Trotz hoher Inzidenz: Stadt Wiesbaden darf nicht online tagen

Oberbürgermeister Gert-Uwe Mende kritisiert dieses Vorgehen.

Trotz hoher Inzidenz: Stadt Wiesbaden darf nicht online tagen

Wiesbadens Oberbürgermeister Gert-Uwe Mende (SPD) bedauert, dass kommunale Gremien trotz steigender Corona-Zahlen nicht online tagen dürfen. Die Stadt sei mit dem Wunsch, Videokonferenzen zu ermöglichen, mehrfach bei der Landesregierung „abgeblitzt“.

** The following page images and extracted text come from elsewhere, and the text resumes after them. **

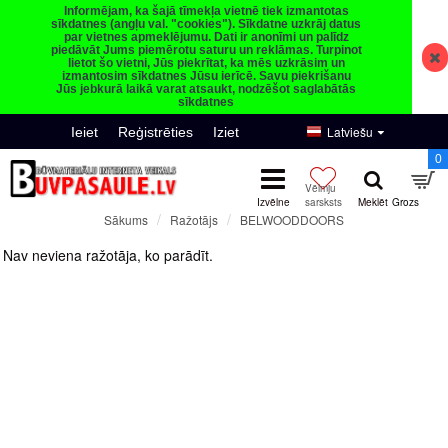
Informējam, ka šajā tīmekļa vietnē tiek izmantotas
sīkdatnes (angļu val. "cookies"). Sīkdatne uzkrāj datus
par vietnes apmeklējumu. Dati ir anonīmi un palīdz
piedāvāt Jums piemērotu saturu un reklāmas. Turpinot
lietot šo vietni, Jūs piekrītat, ka mēs uzkrāsim un
izmantosim sīkdatnes Jūsu ierīcē. Savu piekrišanu
Jūs jebkurā laikā varat atsaukt, nodzēšot saglabātās
sīkdatnes
Latviešu
Ieiet
Reģistrēties
Iziet
0
Ražotājs
BELWOODDOORS
Sākums
BELWOODDOORS
Nav neviena ražotāja, ko parādīt.
Turpināt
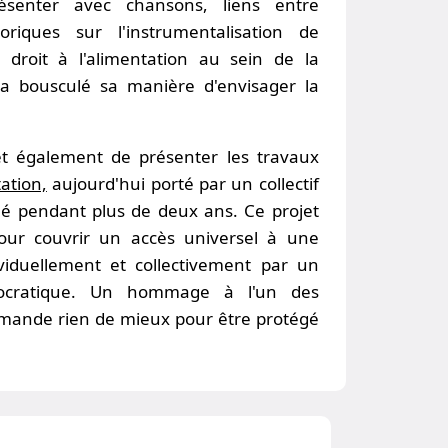
ésenter avec chansons, liens entre
oriques sur l'instrumentalisation de
u droit à l'alimentation au sein de la
a bousculé sa manière d'envisager la
et également de présenter les travaux
tation,
aujourd'hui porté par un collectif
mé pendant plus de deux ans. Ce projet
pour couvrir un accès universel à une
ividuellement et collectivement par un
ocratique. Un hommage à l'un des
emande rien de mieux pour être protégé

„In allen Bereichen ist Kontaktvermeidung das Gebot der Stunde“, erklärte Mende in einem Pressestatement am Donnerstag. „Gleichzeitig trifft sich der Magistrat wöchentlich in Präsenz und die Ausschüsse der Stadtverordnetenversammlung tagen ebenfalls bald wieder, obwohl ‚virtuelle‘ Sitzungen technisch kein Problem darstellen sollten.“

„Dass die Landeshauptstadt Wiesbaden mit dem mehrfach gegenüber der Landesregierung vorgetragenen Wunsch, Videokonferenzen zu ermöglichen, bislang ‚abgeblitzt‘ ist, bedauere ich sehr“, so der Oberbürgermeister weiter. Er könne allen Gegenargumenten von Innenminister Peter Beuth (CDU) „durchaus einiges abgewinnen“. So gehöre vor allem der persönliche Austausch zu den Wesensmerkmalen des demokratischen Diskurses, „aber besondere Zeiten erfordern auch besondere Antworten.“

Überlegungen, wie den Diskussionsteil der Sitzungen als Videokonferenzen stattfinden zu lassen, um anschließend für Abstimmungen zu realen Sitzungen zusammenzukommen, seien wenig praktikabel. Der Landtag habe gesetzlich geregelt, dass die hessischen Kammern – also die Selbstverwaltungsorganisationen der freien Berufe – online tagen dürften. Auch bei Aufsichtsräten sei das kein Problem. Aber im Bereich der kommunalen Selbstverwaltung würden weiterhin Sitzungen erzwungen, die beim Stand der Technik gar nicht erforderlich wären. „Es hätte schon längst entsprechend Vorsorge getroffen werden können“, so Mende, „um die kommunalen Gremien auch unter den aktuellen Rahmenbedingungen handlungsfähig zu erhalten“.